## What is needed
Find and copy each line in the material below where the string "Teknologi" occurs.

:: Task material

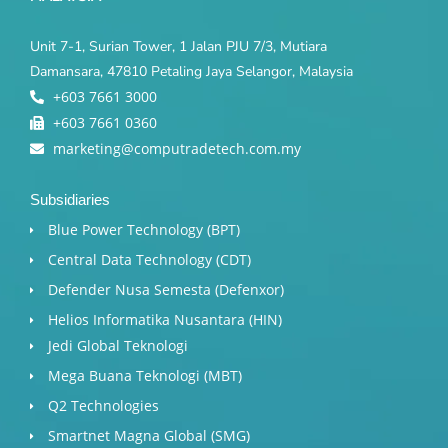
Unit 7-1, Surian Tower, 1 Jalan PJU 7/3, Mutiara
Damansara, 47810 Petaling Jaya Selangor, Malaysia
+603 7661 3000
+603 7661 0360
marketing@computradetech.com.my
Subsidiaries
Blue Power Technology (BPT)​
Central Data Technology (CDT)
Defender Nusa Semesta (Defenxor)
Helios Informatika Nusantara (HIN)
Jedi Global Teknologi
Mega Buana Teknologi (MBT)
Q2 Technologies
Smartnet Magna Global (SMG)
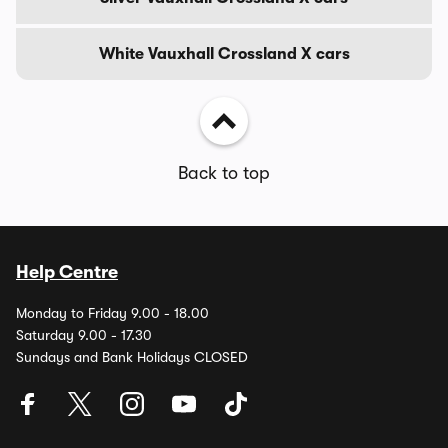
White Vauxhall Crossland X cars
Back to top
Help Centre
Monday to Friday 9.00 - 18.00
Saturday 9.00 - 17.30
Sundays and Bank Holidays CLOSED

::::

## Answer section
Jedi Global Teknologi
Mega Buana Teknologi (MBT)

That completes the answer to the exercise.